Monday, June 13, 2011

A good example of Generative Design

Good examples of generative design are hard to come by – because there aren’t many, especially, in architecture. What is often claimed as generative design usually turns out to be designer-driven design. This is perhaps, due to the late discovery of parametric history based design by architects and perhaps the failure of design academics to define Generative Design.

An interesting example of generative design is presented by Nate Holland at the ACADIA conference as part of his research. Nate is indeed practicing generative design as his work process exploits the computers generate and search capability in exploring of design possibilities at the two vertical extremes of the building: Firstly, at ground floor to locate the best shop location and then at the top levels to orient the towers according to the best views.

Project Teaser from Nate Holland on Vimeo.

I like the equation “Profit = Revenue – Cost ” because these terms are measurable. These are terms that architects shy away from often preferring to discuss their work in illusionary terms that defy measurement. However, Economic and environmental imperatives are now making architecture much more numerically accountable. I am not proposing architecture to a numerical activity like engineering. But I think, doing so will do a lot of good for generative design; because, if all of us carry our own yardstick we will be spinning our own yarns.

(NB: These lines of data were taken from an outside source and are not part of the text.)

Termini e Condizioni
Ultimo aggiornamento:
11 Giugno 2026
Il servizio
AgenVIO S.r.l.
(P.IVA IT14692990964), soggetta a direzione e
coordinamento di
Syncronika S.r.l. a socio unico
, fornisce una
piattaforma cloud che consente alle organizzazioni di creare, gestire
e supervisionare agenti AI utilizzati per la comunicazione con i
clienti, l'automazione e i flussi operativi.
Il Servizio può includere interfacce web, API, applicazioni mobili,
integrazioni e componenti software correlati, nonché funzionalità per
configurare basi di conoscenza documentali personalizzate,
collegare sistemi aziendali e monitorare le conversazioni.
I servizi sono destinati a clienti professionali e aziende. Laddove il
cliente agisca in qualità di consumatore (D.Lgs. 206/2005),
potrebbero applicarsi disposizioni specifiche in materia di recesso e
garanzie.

The means of measuring the efficacy of design is essential for the evolution of design methods. Despite decades of academic research , the evolution of design methods have been relatively slow and is now mostly driven by the evolution of tools (CAD). Generative design will benefit greatly from the discussion on design methods moving from marketing brochures to open discussions, and that is now beginning to happen. What is the best way to layout a store in the base of a building? What is the best way to orient towers with regards to views – these are some of the important issues that Nate has addressed.

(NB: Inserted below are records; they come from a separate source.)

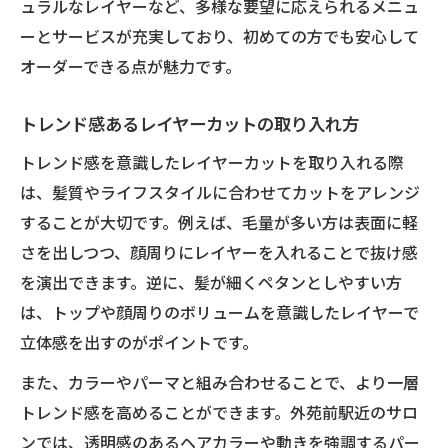
ュラルなレイヤーなど、多様な要望に応えられるメニュ
ーとサービスが充実しており、初めての方でも安心して
オーダーできる点が魅力です。
トレンド感あるレイヤーカットの取り入れ方
トレンド感を意識したレイヤーカットを取り入れる際
は、髪質やライフスタイルに合わせてカットをアレンジ
することが大切です。例えば、毛量が多い方は表面に軽
さを出しつつ、顔周りにレイヤーを入れることで抜け感
を演出できます。逆に、髪が細くペタンとしやすい方
は、トップや顔周りのボリュームを意識したレイヤーで
立体感を出すのがポイントです。
また、カラーやパーマと組み合わせることで、より一層
トレンド感を高めることができます。外苑前駅近のサロ
ンでは、透明感のあるヘアカラーや動きを強調するパー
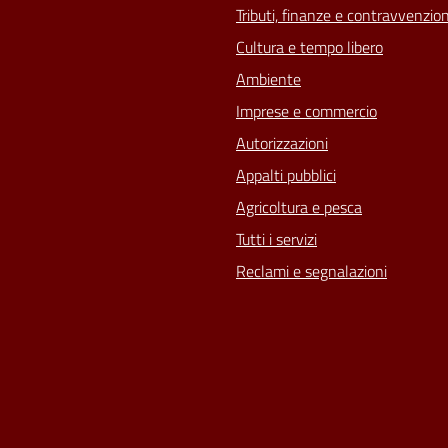
Tributi, finanze e contravvenzion
Cultura e tempo libero
Ambiente
Imprese e commercio
Autorizzazioni
Appalti pubblici
Agricoltura e pesca
Tutti i servizi
Reclami e segnalazioni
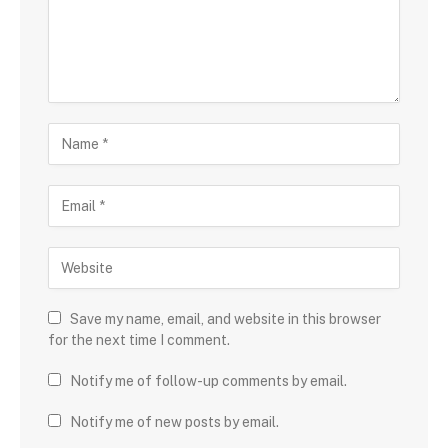
Save my name, email, and website in this browser
for the next time I comment.
Notify me of follow-up comments by email.
Notify me of new posts by email.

The ability to measure provides us a means to verify the efficacy of methods. Dodging it will push architecture backwards and into the hands of those who can talk about it in languages that we do not understand. The reality is that any complex design problem is a multi criteria design problem. For sure, some of these criteria will defy measurement and they should. But many need not. Cost, rentability and thermal performance are some of them. Generative design is likely to prove its efficacy in these areas. Nate’s attempt to build in evaluatory criteria into design exploration are certainly in the right direction.